In the reaction, the number of moles of gas on each side of the equation is identical, and so the reaction will not shift any direction in order to compensate for the change in moles of gas. However, the reaction will shift to the right to compensate for the increase in concentration of reactants, according to Le Chatelier's principle.
We have to solve this in steps:
- Find the equilibrium constant for the reaction, under the conditions of the problem.
- Identify the new starting concentrations of the reactants.

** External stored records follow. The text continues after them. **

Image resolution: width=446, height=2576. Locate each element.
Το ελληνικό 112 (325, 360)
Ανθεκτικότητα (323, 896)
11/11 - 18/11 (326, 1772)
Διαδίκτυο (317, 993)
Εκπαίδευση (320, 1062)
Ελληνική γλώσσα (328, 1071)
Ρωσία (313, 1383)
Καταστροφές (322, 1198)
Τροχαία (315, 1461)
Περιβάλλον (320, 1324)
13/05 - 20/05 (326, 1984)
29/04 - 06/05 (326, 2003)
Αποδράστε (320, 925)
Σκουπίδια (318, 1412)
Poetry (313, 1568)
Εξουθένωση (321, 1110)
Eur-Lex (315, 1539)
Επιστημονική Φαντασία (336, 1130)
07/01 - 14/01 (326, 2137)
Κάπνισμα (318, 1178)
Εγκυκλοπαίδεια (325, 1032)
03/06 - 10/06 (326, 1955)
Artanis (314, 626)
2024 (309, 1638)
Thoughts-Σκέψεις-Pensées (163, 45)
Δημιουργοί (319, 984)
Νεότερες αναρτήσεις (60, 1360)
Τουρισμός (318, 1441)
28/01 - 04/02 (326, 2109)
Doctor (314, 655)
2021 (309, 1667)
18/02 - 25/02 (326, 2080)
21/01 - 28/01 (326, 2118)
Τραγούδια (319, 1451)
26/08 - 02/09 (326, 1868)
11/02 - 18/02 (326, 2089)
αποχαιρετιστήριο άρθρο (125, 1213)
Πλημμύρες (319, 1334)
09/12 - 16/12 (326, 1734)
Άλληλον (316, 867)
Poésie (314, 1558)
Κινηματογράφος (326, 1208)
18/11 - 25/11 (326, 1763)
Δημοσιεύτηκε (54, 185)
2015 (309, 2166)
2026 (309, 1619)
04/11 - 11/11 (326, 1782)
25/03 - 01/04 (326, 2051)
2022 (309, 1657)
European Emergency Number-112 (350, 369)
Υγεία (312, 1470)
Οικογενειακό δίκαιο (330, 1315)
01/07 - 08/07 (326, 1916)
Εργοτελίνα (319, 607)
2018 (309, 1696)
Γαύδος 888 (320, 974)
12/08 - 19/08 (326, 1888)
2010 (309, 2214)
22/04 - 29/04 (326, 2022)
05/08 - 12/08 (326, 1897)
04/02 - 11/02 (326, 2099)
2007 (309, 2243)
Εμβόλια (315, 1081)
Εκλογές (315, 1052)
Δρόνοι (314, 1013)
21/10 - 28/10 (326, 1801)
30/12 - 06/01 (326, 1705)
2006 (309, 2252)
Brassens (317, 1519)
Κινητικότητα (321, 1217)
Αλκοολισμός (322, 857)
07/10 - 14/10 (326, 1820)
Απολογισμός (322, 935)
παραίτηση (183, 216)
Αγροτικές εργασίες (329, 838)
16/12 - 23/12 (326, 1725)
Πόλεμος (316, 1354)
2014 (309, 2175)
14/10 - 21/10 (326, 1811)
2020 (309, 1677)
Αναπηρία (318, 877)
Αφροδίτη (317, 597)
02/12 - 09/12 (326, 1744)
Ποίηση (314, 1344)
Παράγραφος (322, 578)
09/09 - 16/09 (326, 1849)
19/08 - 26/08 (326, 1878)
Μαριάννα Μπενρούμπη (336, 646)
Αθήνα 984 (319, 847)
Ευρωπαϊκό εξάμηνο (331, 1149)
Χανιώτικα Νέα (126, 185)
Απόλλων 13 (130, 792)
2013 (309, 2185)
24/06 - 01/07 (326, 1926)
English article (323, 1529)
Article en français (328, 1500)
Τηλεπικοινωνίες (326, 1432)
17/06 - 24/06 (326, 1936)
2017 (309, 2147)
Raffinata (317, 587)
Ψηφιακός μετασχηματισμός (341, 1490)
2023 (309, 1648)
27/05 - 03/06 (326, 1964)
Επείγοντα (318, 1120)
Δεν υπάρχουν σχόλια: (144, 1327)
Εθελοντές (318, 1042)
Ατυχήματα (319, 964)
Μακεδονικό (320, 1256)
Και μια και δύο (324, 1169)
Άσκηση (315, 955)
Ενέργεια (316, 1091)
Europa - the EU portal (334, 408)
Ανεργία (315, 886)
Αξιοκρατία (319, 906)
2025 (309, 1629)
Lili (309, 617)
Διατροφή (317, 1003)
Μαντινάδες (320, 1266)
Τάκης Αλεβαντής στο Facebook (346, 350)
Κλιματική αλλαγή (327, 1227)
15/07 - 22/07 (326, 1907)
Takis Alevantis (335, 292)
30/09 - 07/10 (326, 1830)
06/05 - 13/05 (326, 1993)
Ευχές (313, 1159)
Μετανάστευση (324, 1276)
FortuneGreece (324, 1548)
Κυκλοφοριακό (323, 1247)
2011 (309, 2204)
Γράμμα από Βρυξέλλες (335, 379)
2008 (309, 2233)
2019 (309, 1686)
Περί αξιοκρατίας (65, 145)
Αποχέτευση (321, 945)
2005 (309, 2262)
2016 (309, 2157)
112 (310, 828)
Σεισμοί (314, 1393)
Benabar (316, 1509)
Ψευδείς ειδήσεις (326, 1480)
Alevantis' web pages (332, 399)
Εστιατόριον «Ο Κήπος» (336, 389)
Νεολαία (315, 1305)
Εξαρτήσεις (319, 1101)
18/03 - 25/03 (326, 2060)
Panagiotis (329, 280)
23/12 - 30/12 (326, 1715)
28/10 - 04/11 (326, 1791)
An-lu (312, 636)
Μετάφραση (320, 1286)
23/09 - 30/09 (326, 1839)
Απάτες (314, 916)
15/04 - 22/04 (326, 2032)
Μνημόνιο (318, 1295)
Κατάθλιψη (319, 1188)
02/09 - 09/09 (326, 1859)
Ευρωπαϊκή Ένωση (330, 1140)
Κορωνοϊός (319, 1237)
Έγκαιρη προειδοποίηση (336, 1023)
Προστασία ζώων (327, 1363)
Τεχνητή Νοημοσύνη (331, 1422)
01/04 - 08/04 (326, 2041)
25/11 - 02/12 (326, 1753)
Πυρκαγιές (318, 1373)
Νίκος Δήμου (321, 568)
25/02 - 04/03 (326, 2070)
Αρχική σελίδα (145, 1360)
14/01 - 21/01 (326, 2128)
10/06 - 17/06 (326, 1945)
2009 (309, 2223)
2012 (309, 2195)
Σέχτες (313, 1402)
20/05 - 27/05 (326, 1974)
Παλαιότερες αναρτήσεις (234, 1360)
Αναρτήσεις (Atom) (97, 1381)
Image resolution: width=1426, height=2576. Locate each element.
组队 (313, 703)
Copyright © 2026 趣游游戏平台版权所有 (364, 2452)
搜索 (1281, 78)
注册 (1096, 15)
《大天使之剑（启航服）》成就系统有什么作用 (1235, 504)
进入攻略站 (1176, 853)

- Determine the changes in concentration that will make the final state satisfy equilibrium.
Step 1:
Keq = [HF]2 / ( [F2] [H2] ) = (0.620 M)2 / (0.06 M * 0.02 M ) = 320.33
Step 2:
0.3 mol F2 was added to a 10L container, so the concentration of F2 should increase by 0.3 mol / 10L = 0.03 M. Thus, the new concentration is 0.02 M + 0.03M = 0.05 M.
Step 3:
Suppose the reaction proceeds to the right "x times", where we measure x in molar. Then, the new concentrations of all the chemicals will be:
F2: 0.05 - x
H2: 0.06 - x
HF: 0.620 + 2x
For these to satisfy equilibrium, we need:
(0.620 + 2x)^2 / ((0.05 - x) (0.06 - x)) = Keq = 320.33
This can be solved via the quadratic equation if it needs to be done by hand, or it can just be input to Wolfram alpha.
It has two solutions, x = {0.10122, 0.01801}. The first solution would result in a negative concentration for hydrogen and fluorine gas, so we can ignore it and choose the second as the real answer (bolded).
Thus, the final concentration of H2 is:
[H2] = 0.0600M - x = 0.0600M - 0.01801M = 0.0420M.